Reviewing the question of whether to compel arbitration de novo, the Ninth Circuit held:

First, the Court of Appeals addressed the question of what law applied to determine the arbitrability of the dispute. The Circuit followed the holding in Volt Information Sciences, Inc. v. Board of Trustees, 489 U.S. 468 (1989), holding that there was no "federal policy favoring arbitration under a certain set of procedural rules" but rather that the federal policy favoring arbitration "is simply to ensure the enforceability, according to their terms, of private agreements to arbitrate". As a result, the Court ruled that "contracting parties have the power to agree to apply non-federal arbitrability law" and that courts should enforce them.

Second, the Circuit observed that First Options of Chicago, Inc. v.

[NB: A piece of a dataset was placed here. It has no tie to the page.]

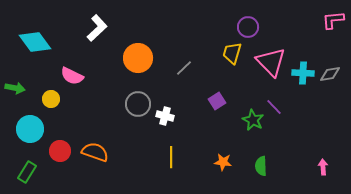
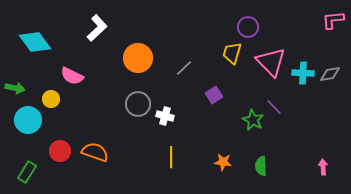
purple square: moved 3 px left, 6 px up
cyan circle: moved 2 px left, 9 px up
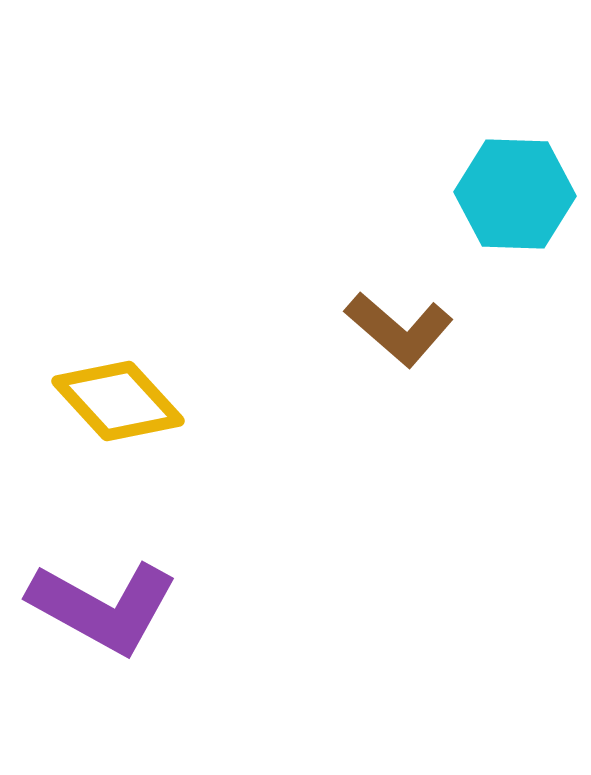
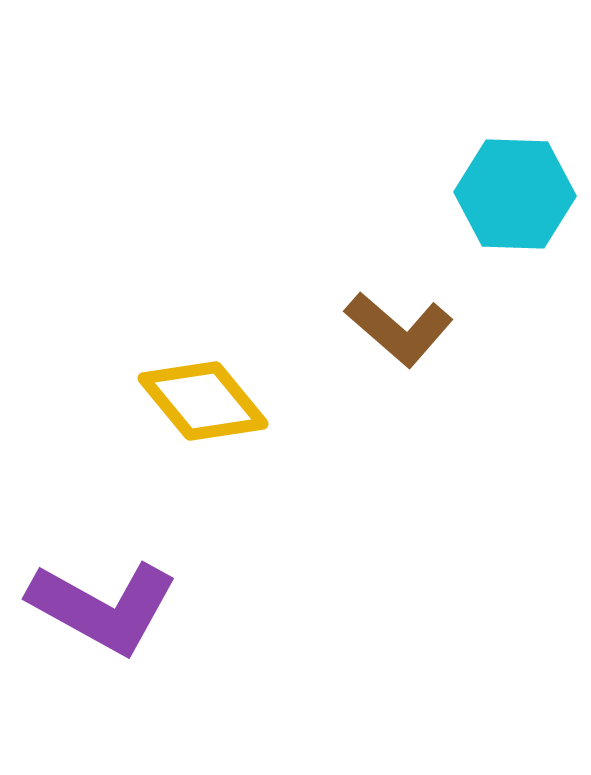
yellow diamond: moved 85 px right; rotated 3 degrees clockwise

Kaplan, 514 U.S. 938 (1995), required the application of ordinary state-law principles that govern the formation of contracts but that, in determining whether parties agreed to arbitrate, "[c]ourts should not assume that the parties agreed to arbitrate arbitrability unless there is clear and unmistakable evidence that they did so". Applying and extending that rule, the Circuit ruled that "a general choice-of-law provision does not constitute an agreement to apply non-federal arbitrability law". Said the Court:

Like the question of who should decide arbitrability, the question of what law governs arbitrability is 'rather arcane'. . . . We therefore conclude, following Kaplan, that cours should apply federal arbitrability law absent 'clear and unmistakable evidence' that the parties agreed to apply non-federal arbitrability law"

As a result, the Circuit found the language of the agreement here, "English law and practice to apply", to be ambiguous to answer the question whether English law should govern the issue of arbitrability in the first place. The Circuit therefore applied federal arbitrability law.

Third, in doing so, the Court ruled that the phrase, "any disputes arising hereunder", was a narrow clause. Following In re Kinoshita & Co., 287 F.2d 951 (2d Cir. 1961), the Court found that the narrow clause applied only to those disputes relating to the interpretation and performance of the contract itself". (See generally our discussion of the issue of who decides what in the arbitration-litigation context in our e-book, International Practice: Topics and Trends). Recognizing that the Second Circuit itself has "significantly narrowed" Kinoshita, the Circuit was unwilling to ignore it altogether, went on to apply it, and held that the dispute at issue was not arbitrable.